The good,the bad and the glory of Oscar Night 2010

Before the 2010 Oscar ceremony even began,tension was in the air as viewers on the East Coast had WABC7 yanked off the air due to a battle of retransmission fees between them and Cablevision,which left many like myself scrambling about to find an online source to watch the show. The standoff went down to the wire as ABC was returned to viewers about fifteen minutes into the live broadcast.

I was watching a Sky One Movies livestream when news that the Oscars were back on air came about,so I didn't miss out on the surprise opening number with Neil Patrick Harris and lead-in comedy duet of Steve Martin and Alec Baldwin at the start of the Academy Awards. For those of you who did,here's a clip of that and hope you like the NPH musical routine as much as I did:

Steve Martin and Alec Baldwin were decent hosts for the most part(Martin's done this twice before on his own)but next year I hope they recruit Neil Patrick Harris for the gig.
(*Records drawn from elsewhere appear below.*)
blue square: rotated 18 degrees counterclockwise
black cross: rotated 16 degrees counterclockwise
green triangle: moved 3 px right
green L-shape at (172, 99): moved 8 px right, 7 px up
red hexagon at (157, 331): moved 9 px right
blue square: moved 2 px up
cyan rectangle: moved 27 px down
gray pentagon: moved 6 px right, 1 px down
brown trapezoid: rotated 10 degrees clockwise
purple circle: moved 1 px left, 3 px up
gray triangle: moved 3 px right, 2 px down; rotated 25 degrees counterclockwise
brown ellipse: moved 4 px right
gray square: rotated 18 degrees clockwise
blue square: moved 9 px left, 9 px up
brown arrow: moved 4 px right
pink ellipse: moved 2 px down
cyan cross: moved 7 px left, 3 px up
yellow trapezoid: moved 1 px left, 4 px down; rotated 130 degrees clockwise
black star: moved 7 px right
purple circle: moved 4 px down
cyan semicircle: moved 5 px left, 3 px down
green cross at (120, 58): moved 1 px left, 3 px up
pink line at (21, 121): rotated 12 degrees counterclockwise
NPH is a natural when it comes to hosting big award shows and it was grand to see him here.

By now,the winners and losers are known to us all and in order to keep this post from being as long as the show was,let's go over a few of the high points along with the low and perhaps come up with some helpful suggestions for next year

NO BEST SONG PERFORMANCES: Bad idea,folks. Instead of having the nominees for Best Song sing for their Oscar supper,a montage of clips from each movie were shown with the tune in question played in the background. However,a dance troop was chosen to perform as the Best Score candidates got to strut on the Oscar stage.
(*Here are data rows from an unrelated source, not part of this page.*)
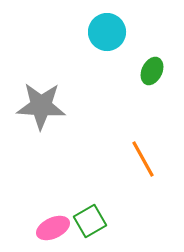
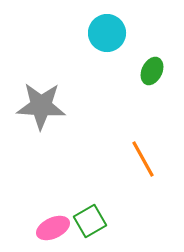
cyan circle: moved 1 px down
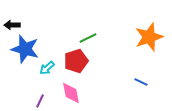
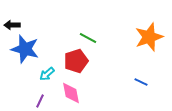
green line: rotated 54 degrees clockwise
cyan arrow: moved 6 px down
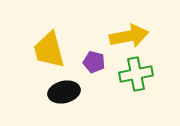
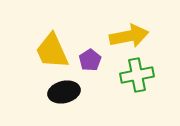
yellow trapezoid: moved 3 px right, 1 px down; rotated 9 degrees counterclockwise
purple pentagon: moved 4 px left, 2 px up; rotated 25 degrees clockwise
green cross: moved 1 px right, 1 px down
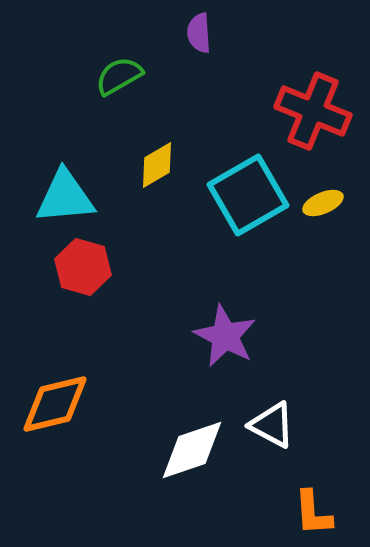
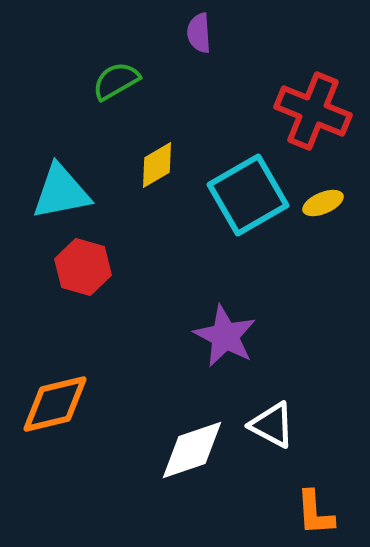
green semicircle: moved 3 px left, 5 px down
cyan triangle: moved 4 px left, 5 px up; rotated 6 degrees counterclockwise
orange L-shape: moved 2 px right
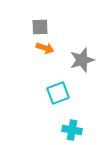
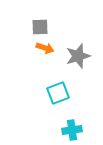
gray star: moved 4 px left, 4 px up
cyan cross: rotated 18 degrees counterclockwise
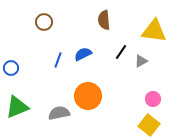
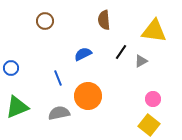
brown circle: moved 1 px right, 1 px up
blue line: moved 18 px down; rotated 42 degrees counterclockwise
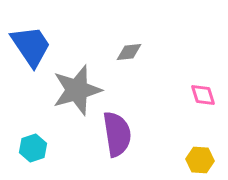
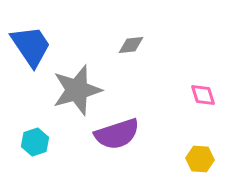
gray diamond: moved 2 px right, 7 px up
purple semicircle: rotated 81 degrees clockwise
cyan hexagon: moved 2 px right, 6 px up
yellow hexagon: moved 1 px up
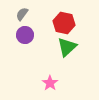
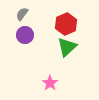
red hexagon: moved 2 px right, 1 px down; rotated 25 degrees clockwise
Look,I know that after Peter Gabriel threw his little hissy fit last year about not being given more time to sing(which didn't stop him from attending the Oscars while John Legend sang his song for him)but that shouldn't deprive the singers or the audience the chance to see and hear these songs,especially for international viewers who may not be familiar with them.

Also,while the dancers are clearly very talented,the choreography was a tad strange at times. Certain films just do not lend themselves to being prime candidates for interpretive dance and The Hurt Locker is definitely in that category. Nice try,guys but next year,reverse the modes for showcasing the music nominees,please!:

IT'S NOT KOOL TO PULL A KAYNE: Excitement arose from the announcement of the Best Documentary Short,as one of the producers loudly cut in on the acceptance speech being given by the film's director/producer Roger Ross Williams. Seems that the lady in question,Elinor Burkett,had left the project about a year ago due to creative differences but she was attached to it long enough to qualify for the Oscars.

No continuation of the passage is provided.